● **What needs to be done**
Check each line of the records below and collect those holding "PACKAGE".

● **Provided records**

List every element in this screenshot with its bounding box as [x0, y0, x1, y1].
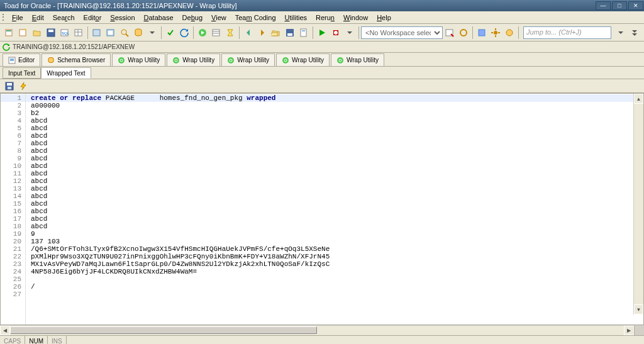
tab-wrapped-text[interactable]: Wrapped Text	[41, 67, 91, 79]
minimize-button[interactable]: —	[596, 1, 611, 10]
scroll-thumb[interactable]	[10, 326, 317, 334]
code-line[interactable]: b2	[26, 109, 643, 117]
scroll-up-arrow-icon[interactable]: ▲	[634, 94, 643, 104]
scroll-left-arrow-icon[interactable]: ◀	[0, 326, 10, 335]
menu-n[interactable]: Rerun	[311, 13, 339, 23]
maximize-button[interactable]: □	[612, 1, 627, 10]
menu-b[interactable]: Debug	[178, 13, 207, 23]
code-line[interactable]: abcd	[26, 177, 643, 185]
code-line[interactable]: abcd	[26, 155, 643, 162]
tool-help-icon[interactable]	[502, 26, 516, 40]
tool-find-icon[interactable]	[118, 26, 131, 40]
tool-folder-icon[interactable]	[30, 26, 44, 40]
menu-f[interactable]: File	[8, 13, 28, 23]
code-line[interactable]: MX1vAsVPeyWD7aMqJLawn6FltSaprGLp0/D4Zw8N…	[26, 260, 643, 268]
tool-save-icon[interactable]	[44, 26, 58, 40]
close-button[interactable]: ✕	[628, 1, 643, 10]
tool-grid2-icon[interactable]	[209, 26, 223, 40]
code-line[interactable]: abcd	[26, 192, 643, 200]
menu-e[interactable]: Edit	[28, 13, 48, 23]
code-line[interactable]: 9	[26, 230, 643, 238]
save-icon[interactable]	[3, 79, 16, 93]
menu-u[interactable]: Utilities	[280, 13, 311, 23]
tool-wsopts-icon[interactable]	[457, 26, 470, 40]
svg-rect-45	[8, 87, 11, 89]
vertical-scrollbar[interactable]: ▲ ▼	[633, 94, 643, 314]
code-line[interactable]: create or replace PACKAGE homes_fnd_no_g…	[26, 94, 643, 102]
tool-session-new-icon[interactable]	[3, 26, 16, 40]
menu-o[interactable]: Editor	[79, 13, 106, 23]
code-line[interactable]: abcd	[26, 170, 643, 177]
tool-window2-icon[interactable]	[104, 26, 118, 40]
menu-m[interactable]: Team Coding	[231, 13, 280, 23]
code-line[interactable]: abcd	[26, 147, 643, 155]
tool-wsmanage-icon[interactable]	[443, 26, 457, 40]
code-editor[interactable]: 1234567891011121314151617181920212223242…	[0, 93, 644, 325]
menu-s[interactable]: Session	[106, 13, 139, 23]
code-line[interactable]	[26, 291, 643, 298]
code-line[interactable]: abcd	[26, 140, 643, 147]
tool-sql-icon[interactable]: SQL	[58, 26, 72, 40]
tool-exec-green-icon[interactable]	[196, 26, 209, 40]
code-line[interactable]: abcd	[26, 208, 643, 215]
tool-book-icon[interactable]	[475, 26, 489, 40]
tool-new2-icon[interactable]	[16, 26, 30, 40]
scroll-right-arrow-icon[interactable]: ▶	[624, 326, 634, 335]
menu-h[interactable]: Help	[372, 13, 396, 23]
tab-input-text[interactable]: Input Text	[3, 67, 41, 79]
code-area[interactable]: create or replace PACKAGE homes_fnd_no_g…	[26, 94, 643, 325]
horizontal-scrollbar[interactable]: ◀ ▶	[0, 325, 644, 335]
tool-openfile-icon[interactable]	[269, 26, 283, 40]
tool-commit-icon[interactable]	[164, 26, 177, 40]
doctab-label: Wrap Utility	[292, 57, 324, 64]
code-line[interactable]: abcd	[26, 223, 643, 230]
tool-execute-icon[interactable]	[315, 26, 329, 40]
code-line[interactable]: abcd	[26, 117, 643, 125]
code-line[interactable]: abcd	[26, 215, 643, 223]
tool-rollback-icon[interactable]	[177, 26, 191, 40]
doctab-wrap-utility-2[interactable]: Wrap Utility	[112, 53, 165, 66]
doctab-schema-browser-1[interactable]: Schema Browser	[42, 53, 111, 66]
lightning-icon[interactable]	[16, 79, 30, 93]
scroll-down-arrow-icon[interactable]: ▼	[634, 304, 643, 314]
menu-w[interactable]: Window	[339, 13, 372, 23]
code-line[interactable]: 4NP58J6Eig6bYjJF4LCKDRQ8UIkCNxdZHBW4WaM=	[26, 268, 643, 275]
doctab-editor-0[interactable]: Editor	[3, 53, 40, 66]
tool-window-icon[interactable]	[90, 26, 104, 40]
doctab-wrap-utility-3[interactable]: Wrap Utility	[167, 53, 220, 66]
menu-d[interactable]: Database	[140, 13, 178, 23]
menu-v[interactable]: View	[207, 13, 231, 23]
doctab-wrap-utility-5[interactable]: Wrap Utility	[276, 53, 330, 66]
code-line[interactable]: pXMlHpr9Wso3XQzTUN9U027inPnixggOhlwHP3cF…	[26, 253, 643, 260]
tool-hourglass-icon[interactable]	[223, 26, 237, 40]
tool-back-icon[interactable]	[242, 26, 255, 40]
tool-dropdown2-icon[interactable]	[343, 26, 357, 40]
code-line[interactable]: /	[26, 283, 643, 291]
tool-dropdown-icon[interactable]	[145, 26, 159, 40]
tool-savefile-icon[interactable]	[283, 26, 297, 40]
code-line[interactable]: abcd	[26, 185, 643, 192]
code-line[interactable]: /Q6+SMtOrFToh3LTyx9fB2XcnoIwgw3X154VfHSm…	[26, 245, 643, 253]
tool-grid-icon[interactable]	[72, 26, 86, 40]
code-line[interactable]: 137 103	[26, 238, 643, 245]
tool-stop-icon[interactable]	[329, 26, 343, 40]
tool-jumpdrop-icon[interactable]	[614, 26, 628, 40]
jump-to-input[interactable]: Jump to... (Ctrl+J)	[523, 26, 611, 39]
tool-db-icon[interactable]	[131, 26, 145, 40]
tool-gear-icon[interactable]	[489, 26, 502, 40]
tool-overflow-icon[interactable]	[628, 26, 641, 40]
code-line[interactable]: abcd	[26, 132, 643, 140]
code-line[interactable]	[26, 275, 643, 283]
tool-forward-icon[interactable]	[255, 26, 269, 40]
doctab-wrap-utility-4[interactable]: Wrap Utility	[221, 53, 275, 66]
menu-r[interactable]: Search	[48, 13, 79, 23]
refresh-icon[interactable]	[3, 43, 10, 51]
code-line[interactable]: abcd	[26, 162, 643, 170]
tool-report-icon[interactable]	[297, 26, 311, 40]
workspace-combo[interactable]: <No Workspace selected>	[361, 26, 443, 39]
menu-bar: FileEditSearchEditorSessionDatabaseDebug…	[0, 11, 644, 24]
code-line[interactable]: a000000	[26, 102, 643, 109]
doctab-wrap-utility-6[interactable]: Wrap Utility	[331, 53, 384, 66]
code-line[interactable]: abcd	[26, 125, 643, 132]
code-line[interactable]: abcd	[26, 200, 643, 208]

● **Solution**
code-line[interactable]: create or replace PACKAGE homes_fnd_no_g…	[26, 94, 643, 102]
code-area[interactable]: create or replace PACKAGE homes_fnd_no_g…	[26, 94, 643, 325]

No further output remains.